Any researcher who’s looked into these gigantic lithic mysteries can tell you that the primary sources and firsthand historical accounts of Europeans actually describing the building of these endless stone works are very hard to come by.  Just ask stone wall authorities like Robert M. Thorson who wrote “Stone by Stone: The Magnificent History in New England’s Stone Walls” or Susan Allport, author of “Sermon in Stone”.

 ***This is where I really need your help as historians.  As you comb our local histories please alert me to any references to the construction or destruction of the old stone work.

 The Argument for Indigenous Origins to the Reservoirs-

 If an ice-free Upstate New York was accessible 10,000 years ago[ii], isn’t it more plausible that the Indigenous People who lived here before us - and who had something like 9,600 extra years to have worked together - created this?!  

 I stand by the idea that we are, in fact, talking about an amazing, communal, sacred, act of arranging and sculpting their landscape in collaboration with Mother Earth, to benefit their whole community by creating reservoirs to hold and manage water.  This idea is totally in line with current theories of archaeology from across the globe. In fact, even Christopher Columbus immediately took note of the advanced water canal system that the natives had constructed in present day Haiti[iii].  

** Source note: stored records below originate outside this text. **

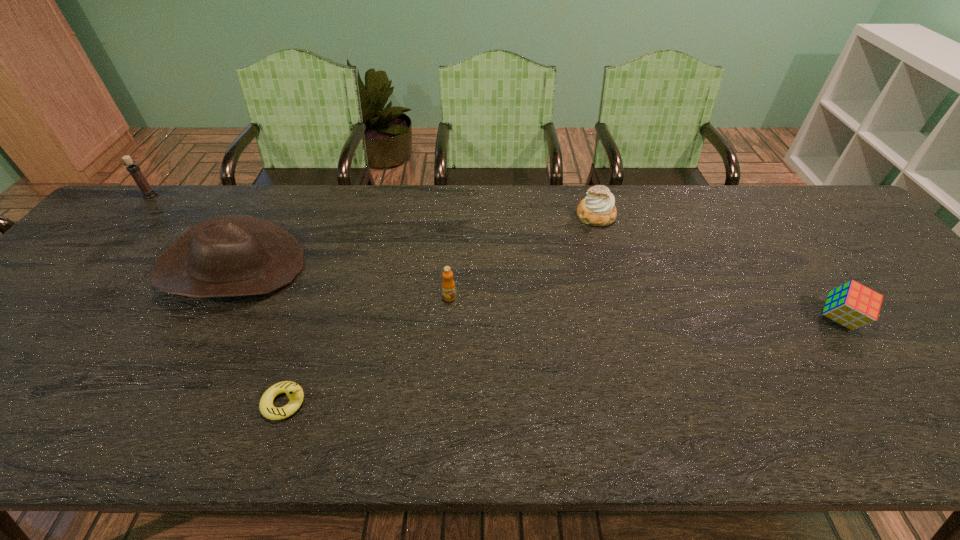 I want to click on vacant space that is in between the orange juice and the cowboy hat, so click(342, 282).

Find the location of a particular element. vacant point located between the third object from right to left and the rightmost object is located at coordinates (644, 308).

The width and height of the screenshot is (960, 540). I want to click on free space between the rightmost object and the fifth object from left to right, so click(718, 267).

Locate an element on the screen. vacant space in between the cowboy hat and the pastry is located at coordinates (415, 242).

The image size is (960, 540). I want to click on unoccupied position between the rightmost object and the cowboy hat, so click(537, 293).

Point out which object is positioned as the second nearest to the pastry. Please provide its 2D coordinates. Your answer should be formatted as a tuple, i.e. [(x, y)], where the tuple contains the x and y coordinates of a point satisfying the conditions above.

[(853, 305)]

Identify which object is the fourth closest to the rightmost object. Please provide its 2D coordinates. Your answer should be formatted as a tuple, i.e. [(x, y)], where the tuple contains the x and y coordinates of a point satisfying the conditions above.

[(229, 255)]

Identify the location of blank space that satisfies the following two spatial constraints: 1. on the front label of the orange juice; 2. on the right side of the rightmost object. Image resolution: width=960 pixels, height=540 pixels. (448, 319). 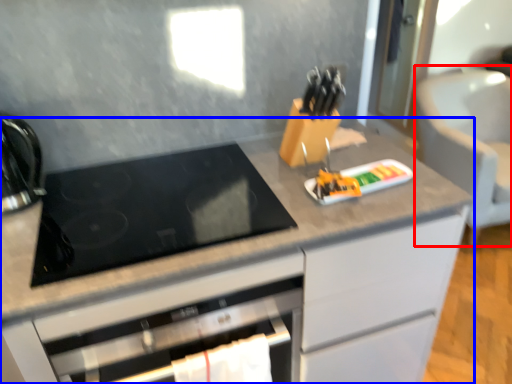 Question: Which object appears farthest to the camera in this image, armchair (highlighted by a red box) or cabinetry (highlighted by a blue box)?

Choices:
 (A) armchair
 (B) cabinetry

Answer: (A) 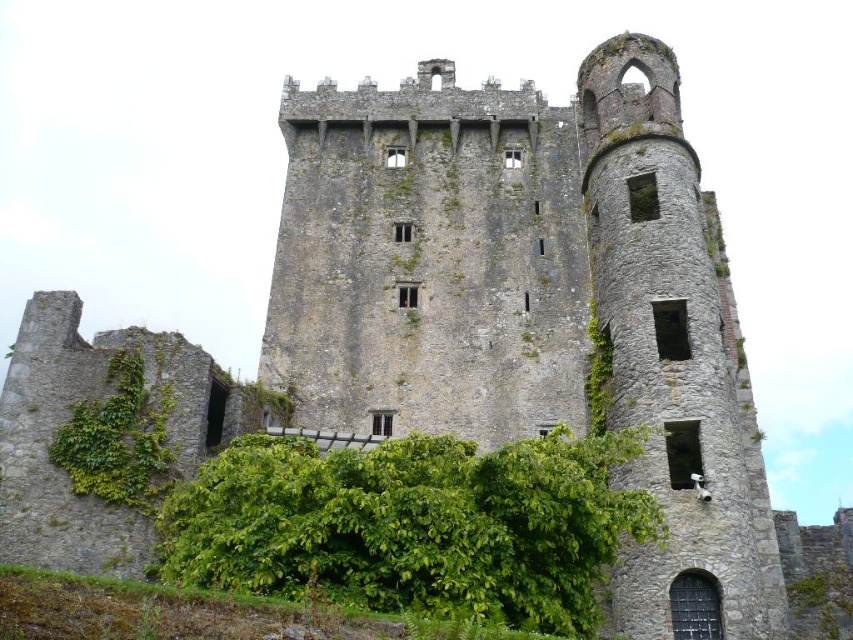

 And if our local indigenous population was capable of making a mountain of arrowhead and flint tools at the Paleolithic flint mine in Coxsackie - why then could they have not made this reservoir system?

 This is clearly the most logical answer. I strongly encourage everyone who’s interest is piqued by this prospect, to visit any one of the sites that are included in the areas I am including in this world record event.  

 In conclusion….

 Could this collection of massively sculpted bluestone reservoirs have been made during Greene County’s “2,000 missing years” that the late great New York State Archaeologist Emeritus Robert E. Funk referenced in his 2004 book “AN ICE AGE QUARRY-WORKSHOP The West Athens Hill Site Revisited”?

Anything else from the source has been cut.